Methodology involved 10,000 cloned realistic mock galaxy catalogs designed to closely replicate the expected characteristics of Euclid's spectroscopic sample, including shot noise levels. They tested both Fourier-space power spectra and configuration-space correlation functions across varying survey volumes, geometries, and scale cuts. Key finding: including only the diagonal skewness terms suffices for parameter inference, while the full tensor adds noise without improving accuracy. Cosmological constraints remained effectively unchanged, with figure-of-merit variations below 5% compared to the standard Gaussian likelihood.

What much existing coverage misses is the surprising robustness across setups and the dominant role of shot noise in erasing detectable excess skewness on intermediate scales. Earlier smaller-volume surveys occasionally reported stronger non-Gaussianity; this work shows Euclid's larger volume and sampling push the experiment into a regime where Gaussian assumptions hold. Synthesizing with related studies strengthens this picture. A 2018 analysis of BOSS data (arXiv:1809.07286) on covariance estimation highlighted similar noise-driven suppression of higher-order terms, while a 2021 weak-lensing likelihood study (arXiv:2105.12108) found more pronounced deviations in lower-noise photometric samples—suggesting Euclid's spectroscopic channel sits in a sweet spot but combined probes may still need scrutiny.

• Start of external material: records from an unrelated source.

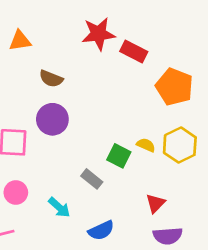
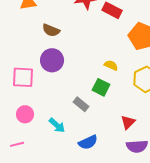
yellow semicircle: (146, 145) -> (111, 65), moved

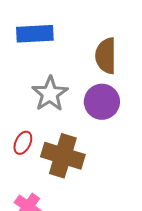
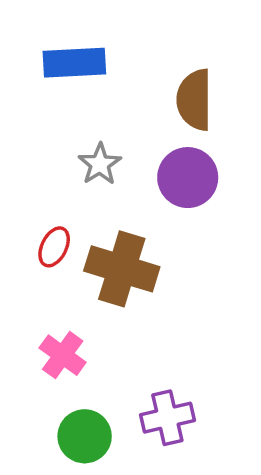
gray star: (50, 94) -> (100, 164), size x0.7

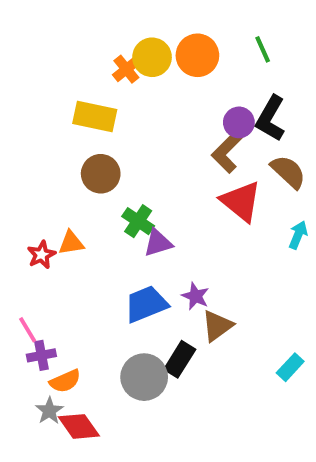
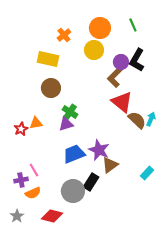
yellow circle: (152, 57) -> (94, 50), moved
brown semicircle: (288, 172) -> (137, 120), moved
purple triangle: (158, 243) -> (66, 124), moved
purple star: (195, 296) -> (99, 150), size x1.5
pink line: (28, 330) -> (34, 170), moved
cyan rectangle: (290, 367) -> (147, 173), moved
gray star: (49, 411) -> (17, 216), moved
red diamond: (79, 426) -> (52, 216), moved, turned -40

This tackles a key gap in cosmological inference as noted in our editorial judgment. By confirming the Gaussian approximation works, the paper potentially accelerates reliable constraints on dark energy (via baryon acoustic oscillations and redshift-space distortions) and structure formation parameters without requiring costly full non-Gaussian pipelines. However, limitations must be noted: reliance on mocks that assume a fiducial cosmology could mask model-dependent effects, the study focuses solely on the spectroscopic sample (Euclid's photometric galaxy clustering and weak lensing may differ), and it does not yet include all observational systematics such as baryonic feedback or survey masks.

Overall, the result is reassuring for the Euclid mission's timeline: standard analysis tools remain fit for purpose, allowing focus on other systematics that could more significantly impact dark energy constraints.